Post by Mighty Mouse »

Yeah, I realize that there are more shades of gray on the political scene, but did not want to get into the whole Dem/Rep/Inde/Tea/Green/Comm analysis to make a point. Although there are more, I thought you would understand what I meant since we are effectively in a 2 party system.

I agree with you on lack of political sophistication in many Americans. I still find it amazing that Americans don't even know that there are thousands of Korean veterans from Vietnam. Every time I bring up Korea, the canned response is 'you owe us for saving your country' and 'how about that loon Kim Jong Il'. Koreans have supported every significant US military campaign, some even not related to direct Korean interests. As for Kim, that's what happens when superpowers decide to divide a country in half to suit their needs and prop up a puppet, perhaps on both sides, but that's for another day. US policies kind of seeded the area for paranoid dictator to take root.
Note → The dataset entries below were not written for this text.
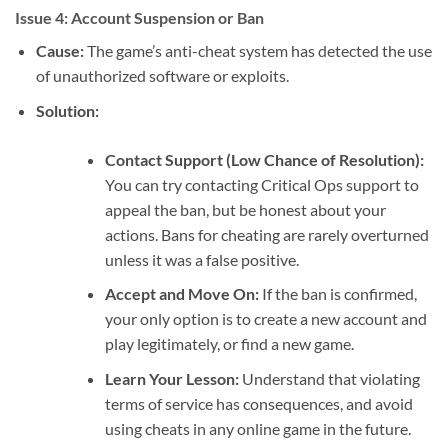
Issue 4: Account Suspension or Ban
Cause:
The game’s anti-cheat system has detected the use
of unauthorized software or exploits.
Solution:
Contact Support (Low Chance of Resolution):
You can try contacting Critical Ops support to
appeal the ban, but be honest about your
actions. Bans for cheating are rarely overturned
unless it was a false positive.
Accept and Move On:
If the ban is confirmed,
your only option is to create a new account and
play legitimately, or find a new game.
Learn Your Lesson:
Understand that violating
terms of service has consequences, and avoid
using cheats in any online game in the future.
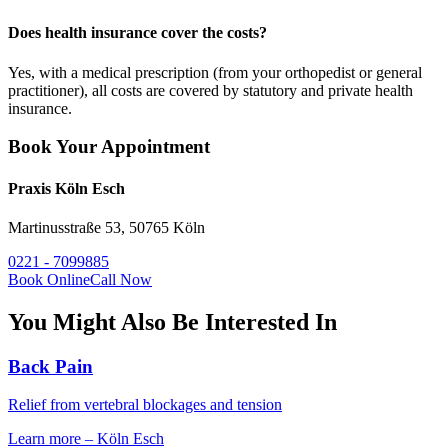
Does health insurance cover the costs?
Yes, with a medical prescription (from your orthopedist or general
practitioner), all costs are covered by statutory and private health
insurance.
Book Your Appointment
Praxis Köln Esch
Martinusstraße 53, 50765 Köln
0221 - 7099885
Book Online
Call Now
You Might Also Be Interested In
Back Pain
Relief from vertebral blockages and tension
Learn more
–
Köln Esch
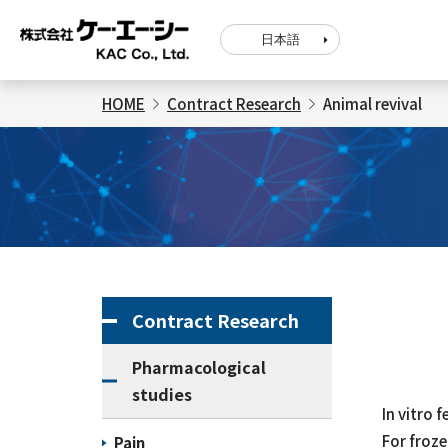
日本語
HOME
Contract Research
Animal revival
Contract Research
Pharmacological
studies
In vitro 
For froze
Pain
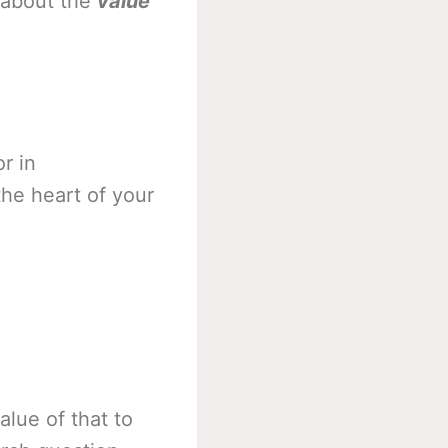
 about the
value
r in
he heart of your
alue of that to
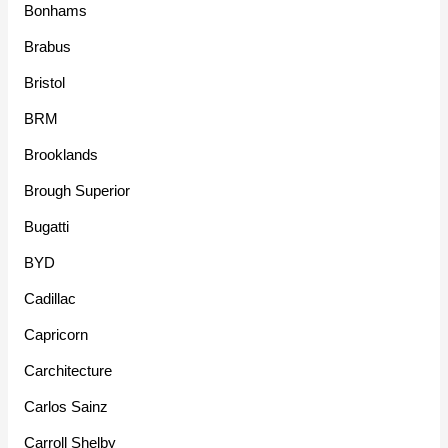
Bonhams
Brabus
Bristol
BRM
Brooklands
Brough Superior
Bugatti
BYD
Cadillac
Capricorn
Carchitecture
Carlos Sainz
Carroll Shelby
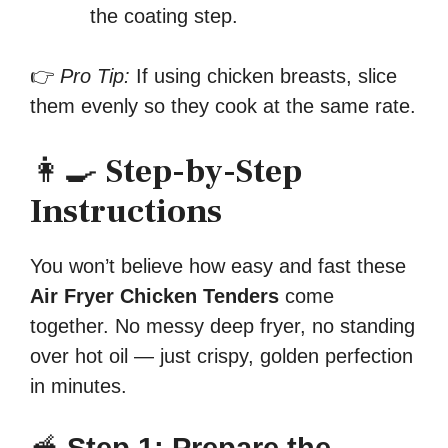
the coating step.
👉
Pro Tip:
If using chicken breasts, slice
them evenly so they cook at the same rate.
👩‍🍳
Step-by-Step
Instructions
You won’t believe how easy and fast these
Air Fryer Chicken Tenders
come
together. No messy deep fryer, no standing
over hot oil — just crispy, golden perfection
in minutes.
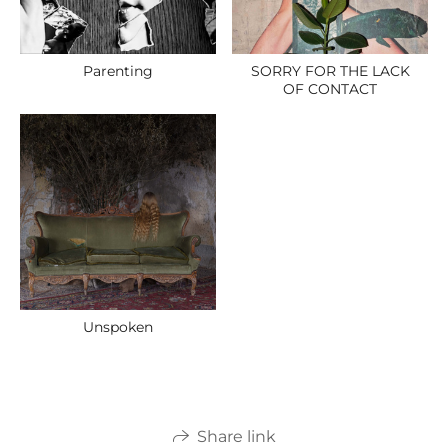
Parenting
SORRY FOR THE LACK
OF CONTACT
Unspoken
Share link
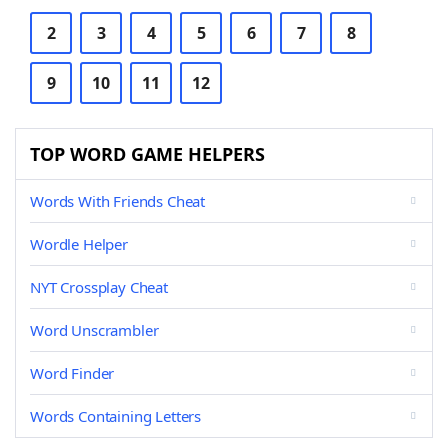
2
3
4
5
6
7
8
9
10
11
12
TOP WORD GAME HELPERS
Words With Friends Cheat
Wordle Helper
NYT Crossplay Cheat
Word Unscrambler
Word Finder
Words Containing Letters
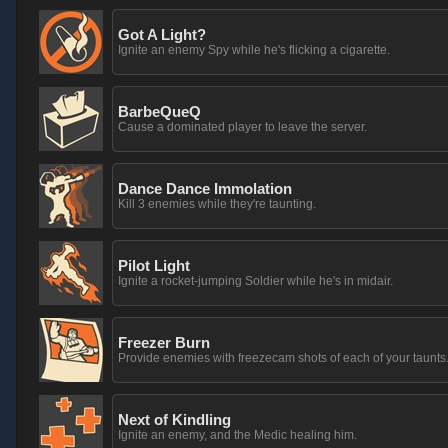
Got A Light?
Ignite an enemy Spy while he's flicking a cigarette.
BarbeQueQ
Cause a dominated player to leave the server.
Dance Dance Immolation
Kill 3 enemies while they're taunting.
Pilot Light
Ignite a rocket-jumping Soldier while he's in midair.
Freezer Burn
Provide enemies with freezecam shots of each of your taunts
Next of Kindling
Ignite an enemy, and the Medic healing him.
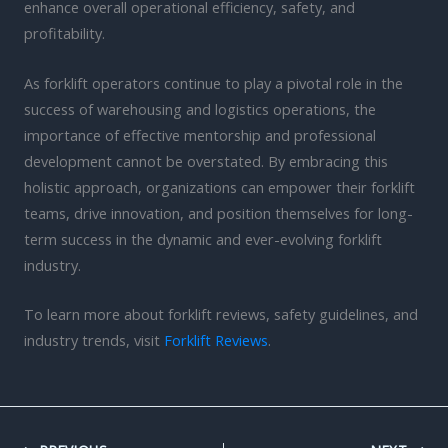
enhance overall operational efficiency, safety, and
profitability.
As forklift operators continue to play a pivotal role in the
success of warehousing and logistics operations, the
importance of effective mentorship and professional
development cannot be overstated. By embracing this
holistic approach, organizations can empower their forklift
teams, drive innovation, and position themselves for long-
term success in the dynamic and ever-evolving forklift
industry.
To learn more about forklift reviews, safety guidelines, and
industry trends, visit
Forklift Reviews
.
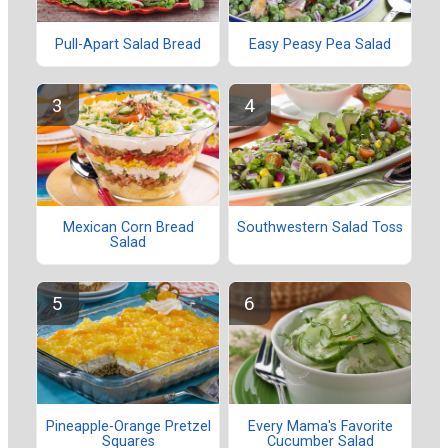
Pull-Apart Salad Bread
Easy Peasy Pea Salad
Mexican Corn Bread
Southwestern Salad Toss
Salad
Pineapple-Orange Pretzel
Every Mama's Favorite
Squares
Cucumber Salad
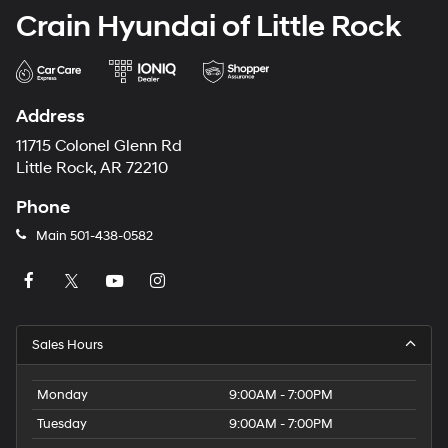
Crain Hyundai of Little Rock
Address
11715 Colonel Glenn Rd
Little Rock, AR 72210
Phone
Main
501-438-0582
Sales Hours
Monday
9:00AM - 7:00PM
Tuesday
9:00AM - 7:00PM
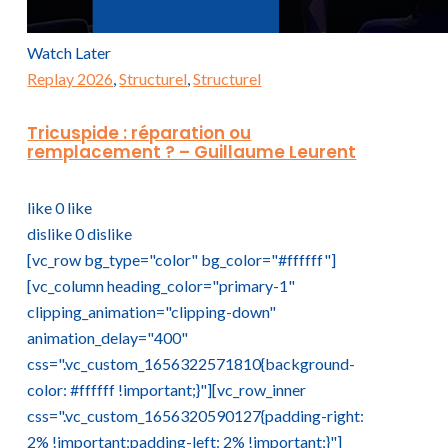
Watch Later
Replay 2026
,
Structurel
,
Structurel
Tricuspide : réparation ou
remplacement ? – Guillaume Leurent
like
0
like
dislike
0
dislike
[vc_row bg_type="color" bg_color="#ffffff"]
[vc_column heading_color="primary-1"
clipping_animation="clipping-down"
animation_delay="400"
css=".vc_custom_1656322571810{background-
color: #ffffff !important;}"][vc_row_inner
css=".vc_custom_1656320590127{padding-right:
2% !important;padding-left: 2% !important;}"]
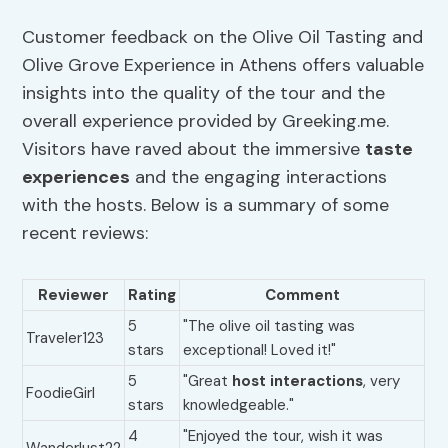
Customer feedback on the Olive Oil Tasting and
Olive Grove Experience in Athens offers valuable
insights into the quality of the tour and the
overall experience provided by Greeking.me.
Visitors have raved about the immersive
taste
experiences
and the engaging interactions
with the hosts. Below is a summary of some
recent reviews:
Reviewer
Rating
Comment
5
"The olive oil tasting was
Traveler123
stars
exceptional! Loved it!"
5
"Great
host interactions
, very
FoodieGirl
stars
knowledgeable."
4
"Enjoyed the tour, wish it was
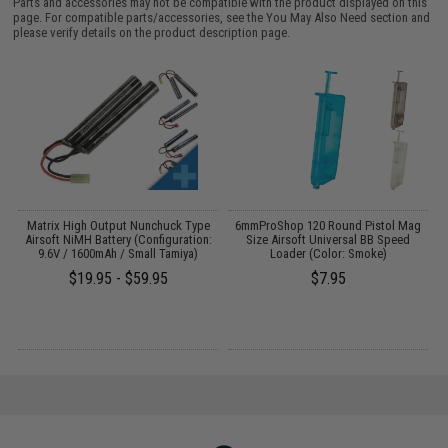
Parts and accessories may not be compatible with the product displayed on this
page. For compatible parts/accessories, see the
You May Also Need section
and
please verify details on the product description page.
 /
Matrix High Output Nunchuck Type
6mmProShop 120 Round Pistol Mag
Airsoft NiMH Battery (Configuration:
Size Airsoft Universal BB Speed
9.6V / 1600mAh / Small Tamiya)
Loader (Color: Smoke)
$19.95 - $59.95
$7.95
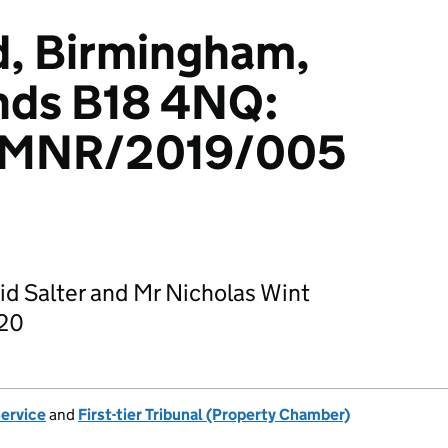
d, Birmingham,
nds B18 4NQ:
/MNR/2019/005
id Salter and Mr Nicholas Wint
020
Service
and
First-tier Tribunal (Property Chamber)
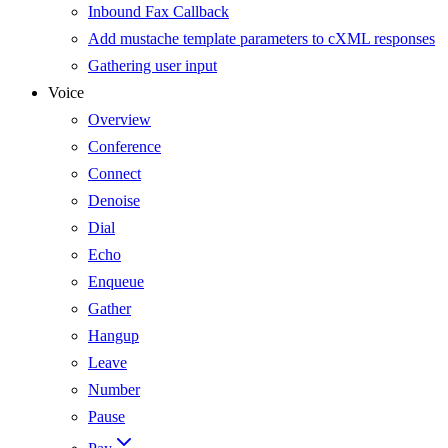
Inbound Fax Callback
Add mustache template parameters to cXML responses
Gathering user input
Voice
Overview
Conference
Connect
Denoise
Dial
Echo
Enqueue
Gather
Hangup
Leave
Number
Pause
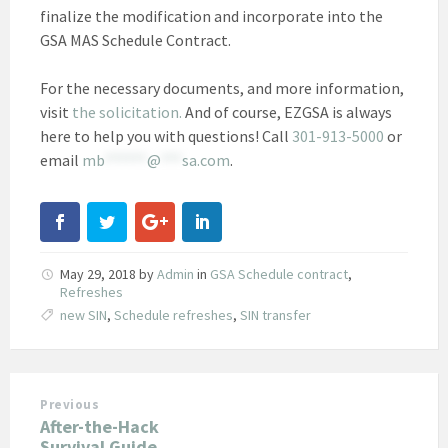
finalize the modification and incorporate into the
GSA MAS Schedule Contract.
For the necessary documents, and more information,
visit
the solicitation.
And of course, EZGSA is always
here to help you with questions! Call
301-913-5000
or
email
mb
******
@
***
sa.com
.
May 29, 2018
by
Admin
in
GSA Schedule contract
,
Refreshes
new SIN
,
Schedule refreshes
,
SIN transfer
Previous
After-the-Hack
Survival Guide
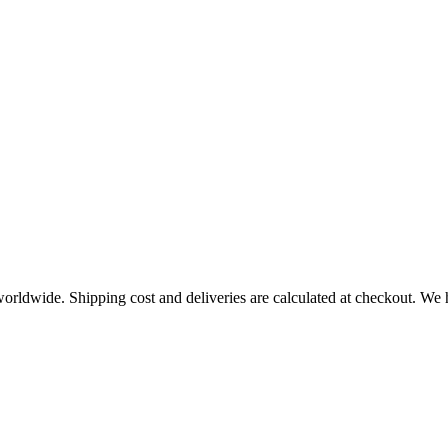
worldwide. Shipping cost and deliveries are calculated at checkout. We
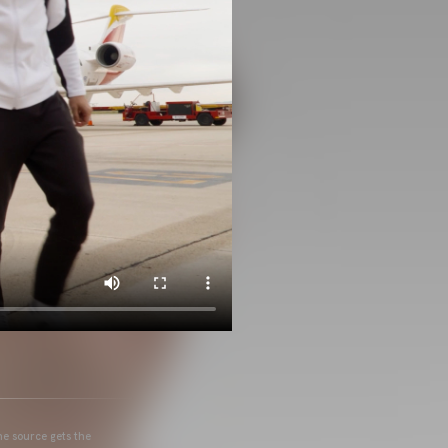
he source gets the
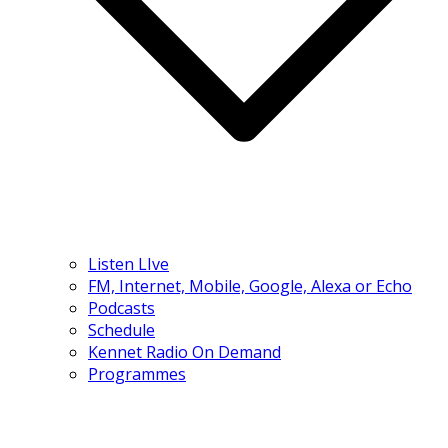
Listen LIve
FM, Internet, Mobile, Google, Alexa or Echo
Podcasts
Schedule
Kennet Radio On Demand
Programmes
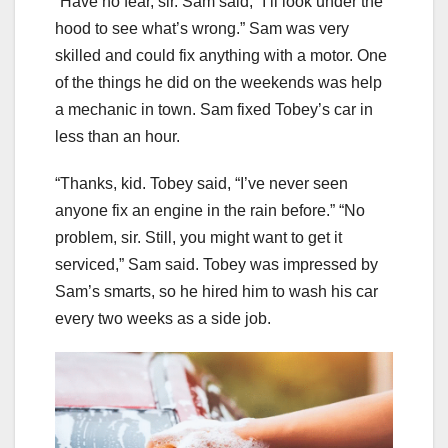
“Have no fear, sir. Sam said, “I’ll look under the
hood to see what’s wrong.” Sam was very
skilled and could fix anything with a motor. One
of the things he did on the weekends was help
a mechanic in town. Sam fixed Tobey’s car in
less than an hour.
“Thanks, kid. Tobey said, “I’ve never seen
anyone fix an engine in the rain before.” “No
problem, sir. Still, you might want to get it
serviced,” Sam said. Tobey was impressed by
Sam’s smarts, so he hired him to wash his car
every two weeks as a side job.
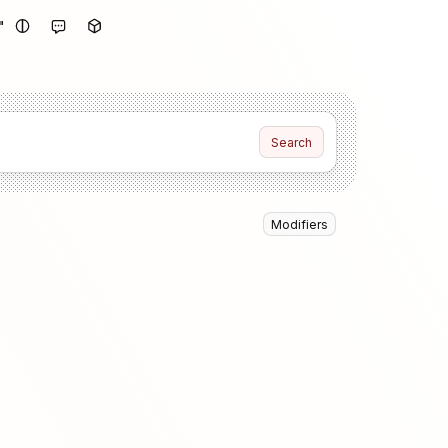
"
Search
Modifiers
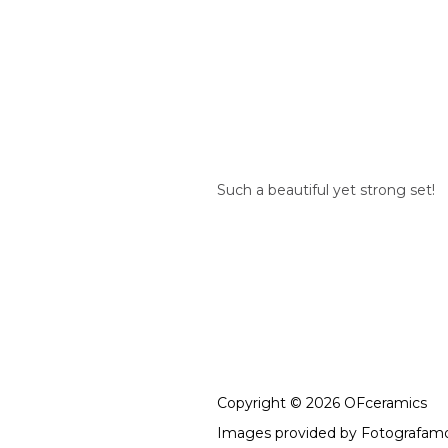
Such a beautiful yet strong set!
Copyright © 2026 OFceramics
Images provided by
Fotografam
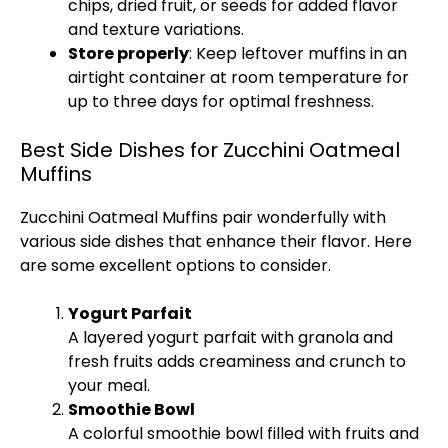
chips, dried fruit, or seeds for added flavor
and texture variations.
Store properly
: Keep leftover muffins in an
airtight container at room temperature for
up to three days for optimal freshness.
Best Side Dishes for Zucchini Oatmeal
Muffins
Zucchini Oatmeal Muffins pair wonderfully with
various side dishes that enhance their flavor. Here
are some excellent options to consider.
Yogurt Parfait
A layered yogurt parfait with granola and
fresh fruits adds creaminess and crunch to
your meal.
Smoothie Bowl
A colorful smoothie bowl filled with fruits and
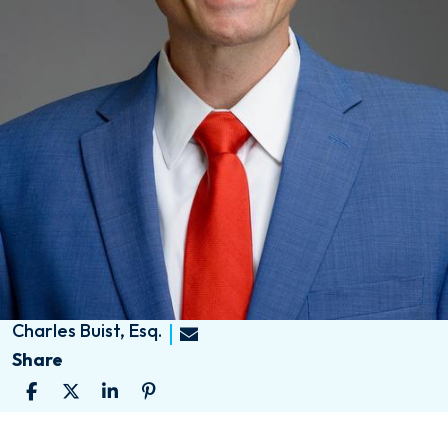
Charles Buist, Esq.
Share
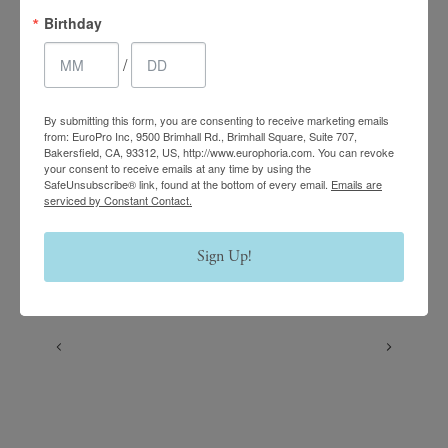
Birthday
/
Follow us on Instagram
By submitting this form, you are consenting to receive marketing emails
@europhoria_medspa
from: EuroPro Inc, 9500 Brimhall Rd., Brimhall Square, Suite 707,
Bakersfield, CA, 93312, US, http://www.europhoria.com. You can revoke
your consent to receive emails at any time by using the
SafeUnsubscribe® link, found at the bottom of every email.
Emails are
serviced by Constant Contact.
Sign Up!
I didn't mean to turn this into bash US and support Korea, but it irks me that children nowadays are not learning the in-depth history and US policies behind an area of the world that may perhaps become the next flash point for US intervention. Sad to say, but I thought Iraq/Afghanistan would encourage more people to learn about what's going on out there, not just rely on sound bites, but it may take an invasion of US soil to teach Americans that there is a world a lot bigger than America out there with as many enemies as there are friends.

Don't even get me started on the Free Trade Agreement w/Korea.